1. How does Shelley’s poem,differ from Wordsworth’s ‘To the Skylark”?
2. Shelley calls his bird “blithe spirit” whereas Wordsworth calls his bird “Ethereal minstrel.” Can you imagine why this difference is there
3. While Shelley’s skylark is the scomer of the ground, Wordsworth’s bird is “type of the wise who soar, but never roam.” Can you say why?
4. Discuss the central idea of both the poems.
5. Are there any similar expressions between the two poems? Point them out.

B. Wordsworth calls his poem on the Skylark an “ode” while Shelley’s is known to be a lyric. What is the difference between an ode and a lyric? Explain with reasons.

  1. Shelley’s poem differs from that of Wordsworth’s ‘To the
    Skylark’, in the sense that Shelley’s Skylark is an unbodied spirit whereas Wordsworth’s Skylark is an ethereal minstrel.
  2. This difference is meant for showing two different ideas, one is heavenly and the other is earthly.
  3. It is so because Shelley’s bird differs from human being. It has no vices of human nature.

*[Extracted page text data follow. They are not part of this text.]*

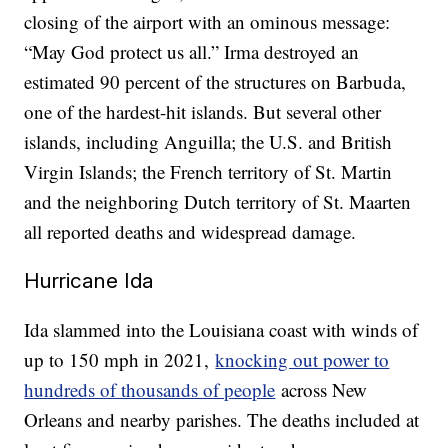
closing of the airport with an ominous message:
“May God protect us all.” Irma destroyed an
estimated 90 percent of the structures on Barbuda,
one of the hardest-hit islands. But several other
islands, including Anguilla; the U.S. and British
Virgin Islands; the French territory of St. Martin
and the neighboring Dutch territory of St. Maarten
all reported deaths and widespread damage.
Hurricane Ida
Ida slammed into the Louisiana coast with winds of
up to 150 mph in 2021,
knocking out power to
hundreds of thousands of people
across New
Orleans and nearby parishes. The deaths included at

But Wordsworth’s bird is an earthly creature who goes to visit the sky in imagination.
  4. The central idea of Shelley’s poem is to highlight the weaknesses of human being and the nature’s bliss. Wordsworth in his poem , highlights the high flight of the imagination of human beings. To some extent both the poems are similar.
  5. The similar expressions between the two poems are that they express poets attitude towards human weakness and its solution.
  6. Wordsworth’s poem is an ore while Shelly’s is a lyric. Ode is a poem that speaks to a person or thing or celebrates special events which while lyric is a poem which expression the poet’s personal feeling and thought.

Writing Activity

(A) Write out the most striking features of the poem ‘To a skylark’ by Shelly based on your discussions in the groups.
“To a Skylark’ is one of the greatest poems of English literature. It is written by P.B.-Shellev. Welcoming the skylark the poet says that it is not simply a bird but a carefree light-hearted bird which has been never seen before. It pours its copious and plentiful natural spontaneous musical notes direct from heaven. It goes higher and higher springing from the earth like a cloud of fire. Its singing soars and soars all around as a wave. It is floating and running like an unbodied joy in the midst of golden lightening of the setting sun over which the clouds are brightening.

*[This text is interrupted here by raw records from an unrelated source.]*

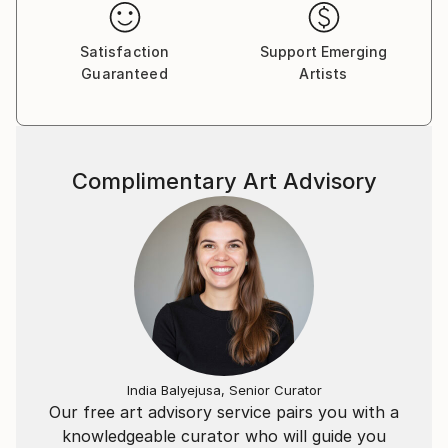
handmade ceramics, steel and other materials.
Satisfaction
Support Emerging
Guaranteed
Artists
Complimentary Art Advisory
India Balyejusa, Senior Curator
Our free art advisory service pairs you with a
knowledgeable curator who will guide you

Everything pale or purple which signifies sadness melts around its flight. The skylark like the heaven star is invisible in day but still its joyful musical note is audible. It is keen like the arrows of the moon whose intense light comes closer in the while clear dawn. Though we see its hardly, we feel its presence somewhere around there. Its voice overpowers all over the earth and air in the lonely night from the lonely cloud. Its musical delight overflows.